**PROBLEM TO WORK ON:** Look through the entries below, please, and copy every line with the word "Grad".

**EXERCISE INPUTS:**
= Beginning of Section =
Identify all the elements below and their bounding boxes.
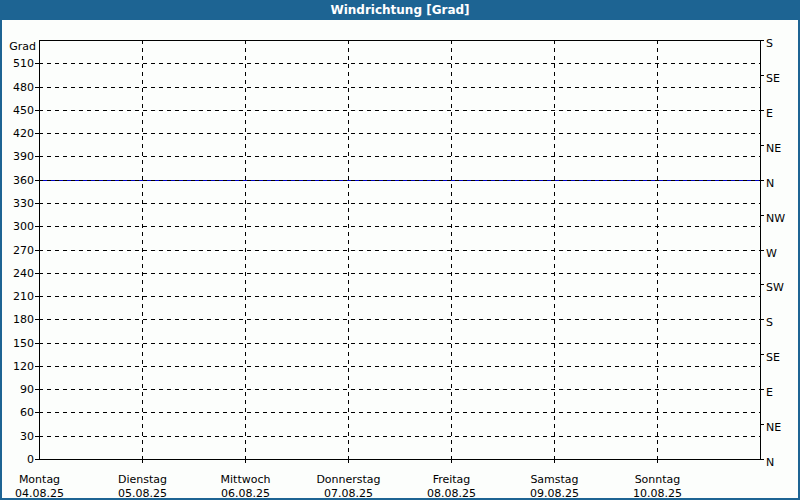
date-label: 04.08.25 xyxy=(15,487,64,500)
left-axis-label: 390 xyxy=(13,150,34,163)
left-axis-label: 90 xyxy=(20,383,34,396)
compass-label: NE xyxy=(766,421,781,434)
date-label: 06.08.25 xyxy=(221,487,270,500)
left-axis-label: 480 xyxy=(13,81,34,94)
left-axis-label: 150 xyxy=(13,337,34,350)
chart-title: Windrichtung [Grad] xyxy=(330,3,469,17)
left-axis-title: Grad xyxy=(9,40,36,53)
compass-label: N xyxy=(766,177,774,190)
left-axis-label: 360 xyxy=(13,174,34,187)
left-axis-label: 180 xyxy=(13,313,34,326)
compass-label: E xyxy=(766,386,773,399)
date-label: 10.08.25 xyxy=(633,487,682,500)
left-axis-label: 450 xyxy=(13,104,34,117)
left-axis-label: 30 xyxy=(20,430,34,443)
compass-label: SE xyxy=(766,351,780,364)
left-axis-label: 270 xyxy=(13,244,34,257)
compass-label: S xyxy=(766,37,773,50)
day-label: Samstag xyxy=(530,473,578,486)
day-label: Montag xyxy=(19,473,60,486)
compass-label: SE xyxy=(766,72,780,85)
left-axis-label: 330 xyxy=(13,197,34,210)
left-axis-label: 510 xyxy=(13,57,34,70)
compass-label: W xyxy=(766,247,777,260)
left-axis-label: 210 xyxy=(13,290,34,303)
day-label: Sonntag xyxy=(635,473,681,486)
compass-label: NE xyxy=(766,142,781,155)
day-label: Mittwoch xyxy=(221,473,271,486)
title-bar: Windrichtung [Grad] xyxy=(0,0,800,20)
left-axis-label: 420 xyxy=(13,127,34,140)
left-axis-label: 120 xyxy=(13,360,34,373)
left-axis-label: 300 xyxy=(13,220,34,233)
day-label: Freitag xyxy=(433,473,471,486)
date-label: 07.08.25 xyxy=(324,487,373,500)
day-label: Dienstag xyxy=(118,473,167,486)
left-axis-label: 240 xyxy=(13,267,34,280)
date-label: 08.08.25 xyxy=(427,487,476,500)
date-label: 05.08.25 xyxy=(118,487,167,500)
day-label: Donnerstag xyxy=(316,473,380,486)
date-label: 09.08.25 xyxy=(530,487,579,500)
compass-label: N xyxy=(766,456,774,469)
chart-window: Windrichtung [Grad] 03060901201501802102… xyxy=(0,0,800,500)
compass-label: NW xyxy=(766,212,785,225)
compass-label: E xyxy=(766,107,773,120)
left-axis-label: 60 xyxy=(20,406,34,419)
compass-label: SW xyxy=(766,281,784,294)
left-axis-label: 0 xyxy=(27,453,34,466)
wind-direction-chart: 0306090120150180210240270300330360390420… xyxy=(0,0,800,500)
compass-label: S xyxy=(766,316,773,329)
= End of Section =
**SOLUTION BELOW:**
chart-title: Windrichtung [Grad] xyxy=(330,3,469,17)
left-axis-title: Grad xyxy=(9,40,36,53)
title-bar: Windrichtung [Grad] xyxy=(0,0,800,20)
chart-window: Windrichtung [Grad] 03060901201501802102… xyxy=(0,0,800,500)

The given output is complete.